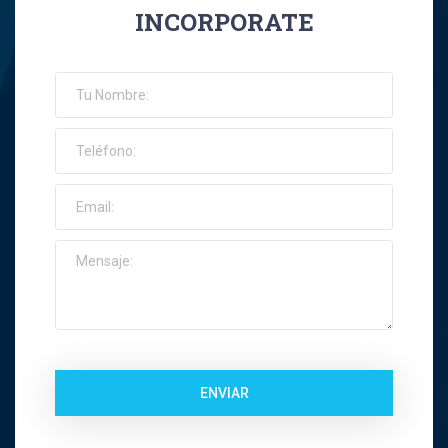
INCORPORATE
José Ernesto Orellana Muñoz
Jose Espinoza R
Jose Francisco Montes Concha
José Ignacio Riquelme Alvear
José Miguel Gatica Howard
José Miguel Gazitúa Swett
Jose Miguel Saez Del Pino
ENVIAR
Juan Carlos Troncoso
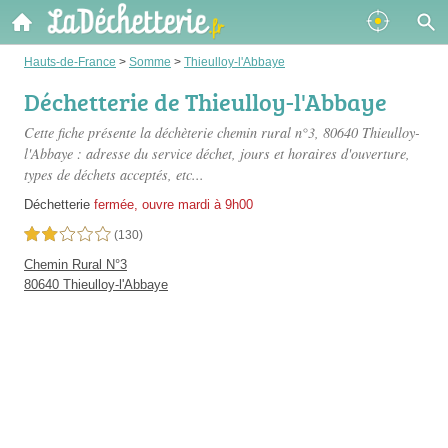
Hauts-de-France
>
Somme
>
Thieulloy-l'Abbaye
Déchetterie de Thieulloy-l'Abbaye
Cette fiche présente
la déchèterie chemin rural n°3
, 80640 Thieulloy-
l'Abbaye : adresse du service déchet, jours et horaires d'ouverture,
types de déchets acceptés, etc...
Déchetterie
fermée, ouvre mardi à 9h00
2,0 étoiles sur 5
(130)
Chemin Rural N°3
80640 Thieulloy-l'Abbaye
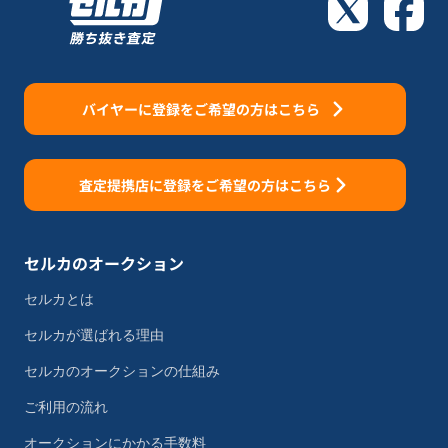
バイヤーに登録をご希望の方はこちら
査定提携店に登録をご希望の方はこちら
セルカのオークション
セルカとは
セルカが選ばれる理由
セルカのオークションの仕組み
ご利用の流れ
オークションにかかる手数料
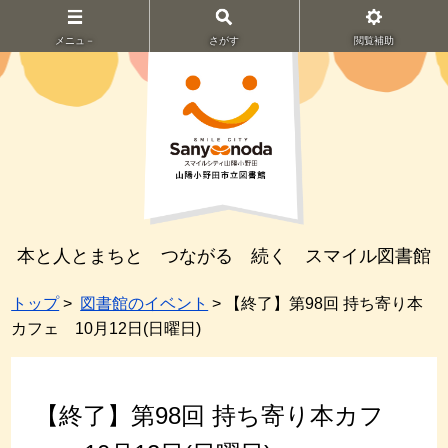
メニュ－
さがす
閲覧補助
本と人とまちと つながる 続く スマイル図書館
トップ
>
図書館のイベント
> 【終了】第98回 持ち寄り本
カフェ 10月12日(日曜日)
【終了】第98回 持ち寄り本カフ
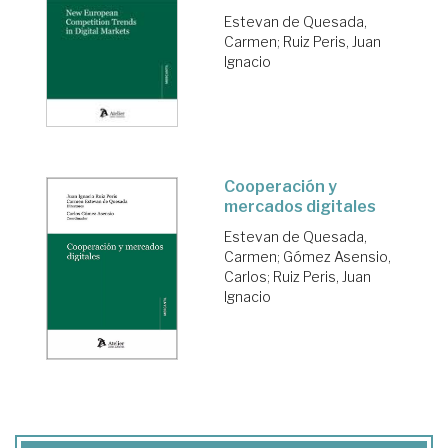
Estevan de Quesada,
Carmen
;
Ruiz Peris, Juan
Ignacio
Cooperación y
mercados digitales
Estevan de Quesada,
Carmen
;
Gómez Asensio,
Carlos
;
Ruiz Peris, Juan
Ignacio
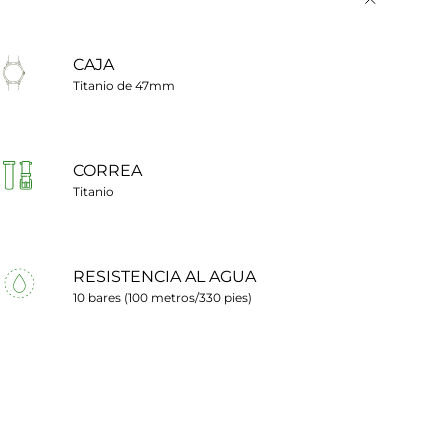
CAJA
Titanio de 47mm
CORREA
Titanio
RESISTENCIA AL AGUA
10 bares (100 metros/330 pies)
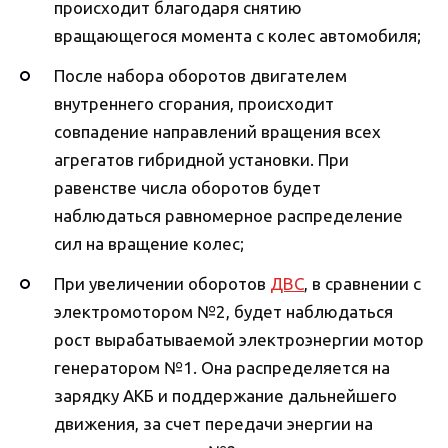
происходит благодаря снятию
вращающегося момента с колес автомобиля;
После набора оборотов двигателем
внутреннего сгорания, происходит
совпадение направлений вращения всех
агрегатов гибридной установки. При
равенстве числа оборотов будет
наблюдаться равномерное распределение
сил на вращение колес;
При увеличении оборотов
ДВС
, в сравнении с
электромотором №2, будет наблюдаться
рост вырабатываемой электроэнергии мотор
генератором №1. Она распределяется на
зарядку АКБ и поддержание дальнейшего
движения, за счет передачи энергии на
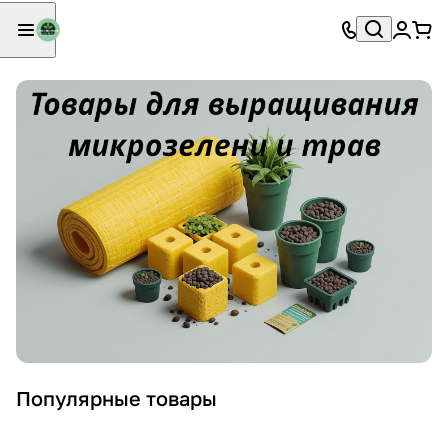
Популярные товары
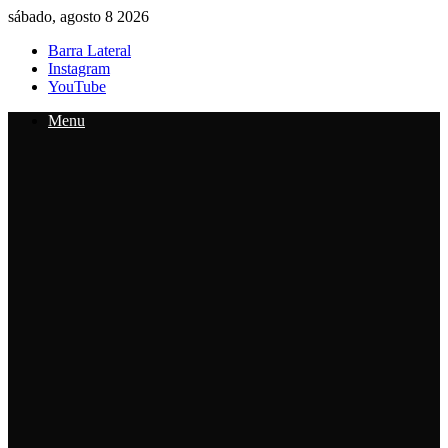
sábado, agosto 8 2026
Barra Lateral
Instagram
YouTube
Menu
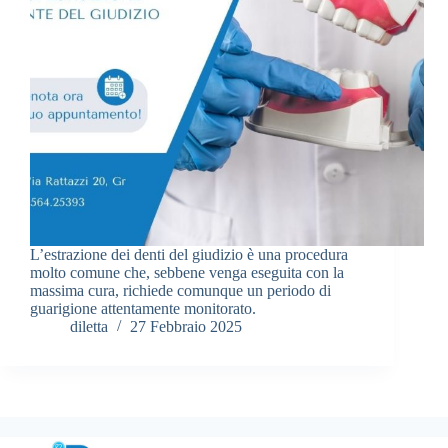
L’estrazione dei denti del giudizio è una procedura
molto comune che, sebbene venga eseguita con la
massima cura, richiede comunque un periodo di
guarigione attentamente monitorato.
diletta
27 Febbraio 2025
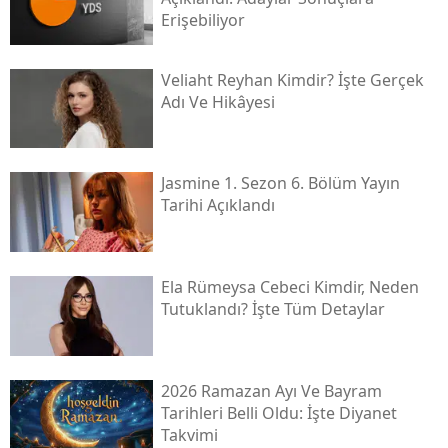
Erişebiliyor
Veliaht Reyhan Kimdir? İşte Gerçek
Adı Ve Hikâyesi
Jasmine 1. Sezon 6. Bölüm Yayın
Tarihi Açıklandı
Ela Rümeysa Cebeci Kimdir, Neden
Tutuklandı? İşte Tüm Detaylar
2026 Ramazan Ayı Ve Bayram
Tarihleri Belli Oldu: İşte Diyanet
Takvimi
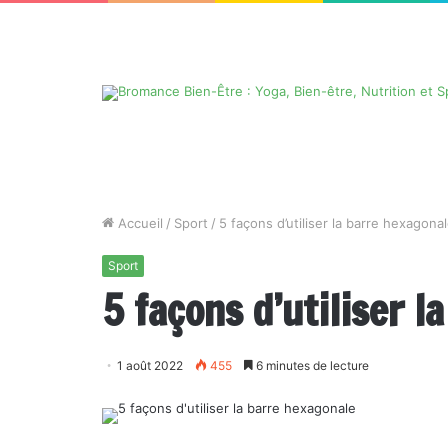
Accueil
/
Sport
/
5 façons d’utiliser la barre hexagona
Sport
5 façons d’utiliser l
1 août 2022
455
6 minutes de lecture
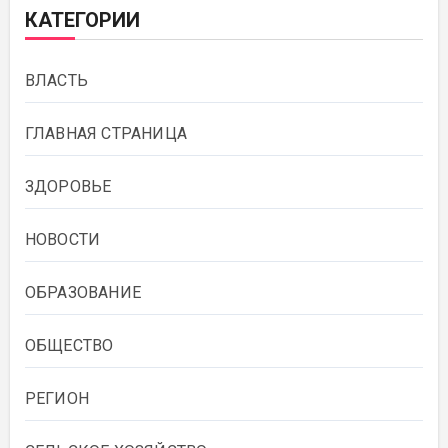
КАТЕГОРИИ
ВЛАСТЬ
ГЛАВНАЯ СТРАНИЦА
ЗДОРОВЬЕ
НОВОСТИ
ОБРАЗОВАНИЕ
ОБЩЕСТВО
РЕГИОН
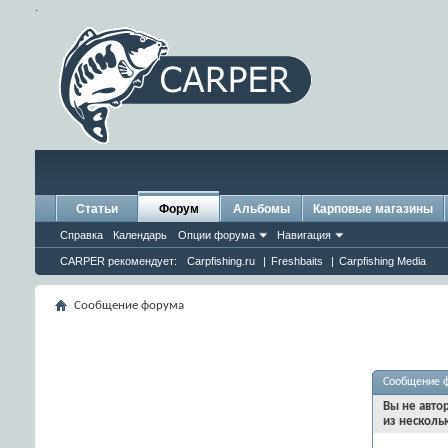
.
Статьи
Форум
Альбомы
Карповые магазины
Справка
Календарь
Опции форума
Навигация
CARPER рекомендует:
Carpfishing.ru
|
Freshbaits
|
Carpfishing Media
Сообщение форума
Сообщение 
Вы не авто
из несколь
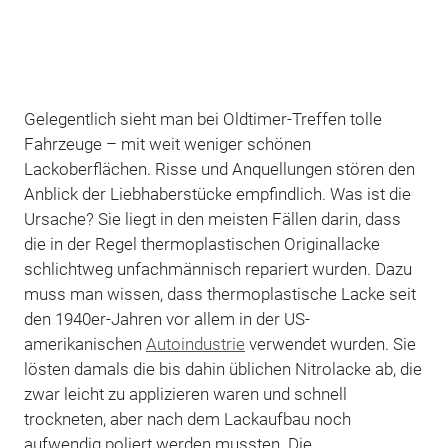
Gelegentlich sieht man bei Oldtimer-Treffen tolle
Fahrzeuge – mit weit weniger schönen
Lackoberflächen. Risse und Anquellungen stören den
Anblick der Liebhaberstücke empfindlich. Was ist die
Ursache? Sie liegt in den meisten Fällen darin, dass
die in der Regel thermoplastischen Originallacke
schlichtweg unfachmännisch repariert wurden. Dazu
muss man wissen, dass thermoplastische Lacke seit
den 1940er-Jahren vor allem in der US-
amerikanischen
Autoindustrie
verwendet wurden. Sie
lösten damals die bis dahin üblichen Nitrolacke ab, die
zwar leicht zu applizieren waren und schnell
trockneten, aber nach dem Lackaufbau noch
aufwendig poliert werden mussten. Die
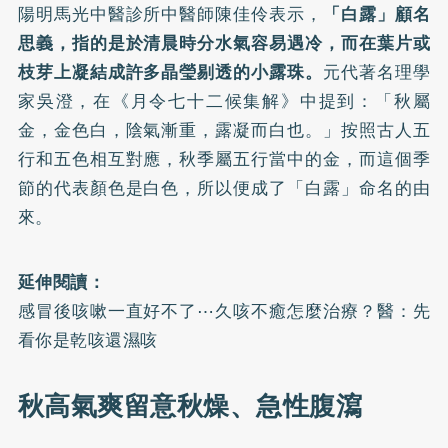
陽明馬光中醫診所中醫師陳佳伶表示，
「白露」顧名
思義，指的是於清晨時分水氣容易遇冷，而在葉片或
枝芽上凝結成許多晶瑩剔透的小露珠。
元代著名理學
家吳澄，在《月令七十二候集解》中提到：「秋屬
金，金色白，陰氣漸重，露凝而白也。」按照古人五
行和五色相互對應，秋季屬五行當中的金，而這個季
節的代表顏色是白色，所以便成了「白露」命名的由
來。
延伸閱讀：
感冒後咳嗽一直好不了⋯久咳不癒怎麼治療？醫：先
看你是乾咳還濕咳
秋高氣爽留意秋燥、急性腹瀉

==*==

■ **Work request**
Search the data for "колес". Copy every matching line.

■ **Response box**
вращающегося момента с колес автомобиля;
сил на вращение колес;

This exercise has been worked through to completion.